» **Assignment**:
Leave out the pictures and restate every entry word for word.

» **Dataset entries**:
============

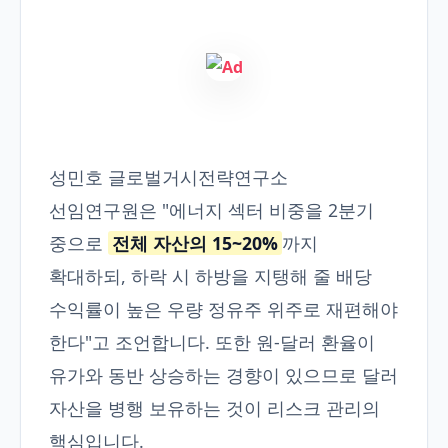
성민호 글로벌거시전략연구소
선임연구원은 "에너지 섹터 비중을 2분기
중으로
전체 자산의 15~20%
까지
확대하되, 하락 시 하방을 지탱해 줄 배당
수익률이 높은 우량 정유주 위주로 재편해야
한다"고 조언합니다. 또한 원-달러 환율이
유가와 동반 상승하는 경향이 있으므로 달러
자산을 병행 보유하는 것이 리스크 관리의
핵심입니다.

============

» **Finished task**:
성민호 글로벌거시전략연구소
선임연구원은 "에너지 섹터 비중을 2분기
중으로
전체 자산의 15~20%
까지
확대하되, 하락 시 하방을 지탱해 줄 배당
수익률이 높은 우량 정유주 위주로 재편해야
한다"고 조언합니다. 또한 원-달러 환율이
유가와 동반 상승하는 경향이 있으므로 달러
자산을 병행 보유하는 것이 리스크 관리의
핵심입니다.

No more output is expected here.